Оторвавшись от Приуралья, Прикамья, утратив связь с заводскими людьми Урала, особенно верными Пугачеву в боях с екатерининскими войсками, Емельян Иванович отказался от мысли идти на Нижний Новгород, а затем и на Москву. Он понимал, что до Москвы ему не дойти, ибо на пути к матушке-столице против него стоят регулярные войска. Замирившись с Турцией, Екатерина развязала себе руки и теперь могла послать на подавление крестьянского восстания крупные части. Дело дошло до того, что командиром карательных войск против Пугачева был назначен прославленный полководец, любимый народом генерал-поручик Суворов.

Мысли Пугачева устремились к Дону, к родному казачеству. Именно там, подобно своему земляку и предшественнику Степану Разину, Емельян Иванович надеялся обрести силу и дух.

Нижнее Поволжье бурно поднялось по призыву царя-заступника. Вооруженные дубинками, вилами, топорами, а то и просто кольями, крепостные крестьяне, помещичьи и государственные дворовые люди и однодворцы — русские, чуваши, мордовцы, татары — поднимались целыми деревнями, вотчинами, сколачивали повстанческие отряды, примыкали к Пугачеву.

Емельян Иванович конных брал с собой, пеших оставлял на местах и неудержимо, как пламя, катился к югу, к Дону. Волга пылала от Нижнего Новгорода до Царицына. Свет великого народного пожара расплескивался далеко по обоим берегам матушки-реки.

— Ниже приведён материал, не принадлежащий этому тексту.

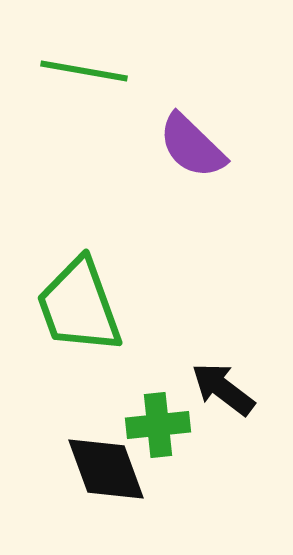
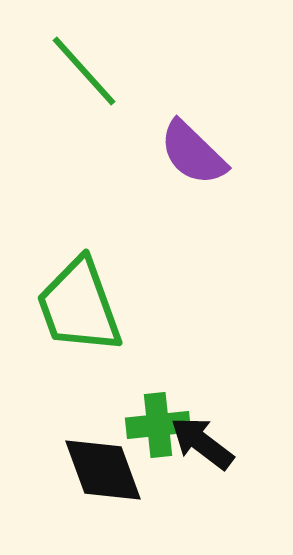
green line: rotated 38 degrees clockwise
purple semicircle: moved 1 px right, 7 px down
black arrow: moved 21 px left, 54 px down
black diamond: moved 3 px left, 1 px down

В Казани Емельян Иванович освободил из-под ареста свою жену Софью и детей — сынка Трошку да двух дочурок, оставил при себе под видом семьи своего погибшего друга — казака Пугачева. Некоторые приближенные атаманы, как и Гаян, доподлинно знали, а иные и догадывались, что это единокровная семья вождя, — помалкивали, делали вид, что так оно и есть. Гаян привязался к ребятишкам Емельяна Ивановича всей душой. Особенно радовал и умилял его Трофимка, смышленый, шустрый и нахрапистый малец, очень похожий на отца. Забавляясь с ним, Гаян тосковал о Коле; вспоминал отца, Чипчиргана. Сперва он плохо думал о товарище, гневался за побег; появившиеся в отряде Маденев и ижевский мастеровой рассказали ему, как освободил их Чипчирган из плена. Больше они ничего не могли сказать о парне.

Уже за Волгой пугачевцев догнал Семен Иванов с группой товарищей и рассказал Гаяну о возвращении на Иж Баляна с попом Трифоном, появлении на заводах солдатских команд. Слышал Семен и о том, что Чипчиргана убили, а так ли это — не знал, потому умолчал о мрачных слухах.

Гаян и не помышлял о том, чтоб покинуть Пугачева в столь трудное время. Камай, мастеровой Иванов, Маденев тоже оставались верными своему предводителю. После возвращения из-под Казани Михаил Маденев стал советчиком Емельяна Ивановича, а мастеровой Иванов назначен членом Военной коллегии.

За Саратовом Гаян со своим отрядом был послан Пугачевым на прикрытие отхода. Спасая от разгрома и пленения обоз, отряд смело атаковал правительственный полк. Силы были неравны. Отряд, отчаянно отбиваясь, оказался прижатым к реке. Группы солдат начали обходить повстанцев. Иванов, Маденев и Семен сумели вовремя выйти из сжимавшегося кольца, Гаян же продолжал сдерживать натиск противника, ибо не было от Пугачева приказа отходить. Армия и обоз переправлялись через приток Волги.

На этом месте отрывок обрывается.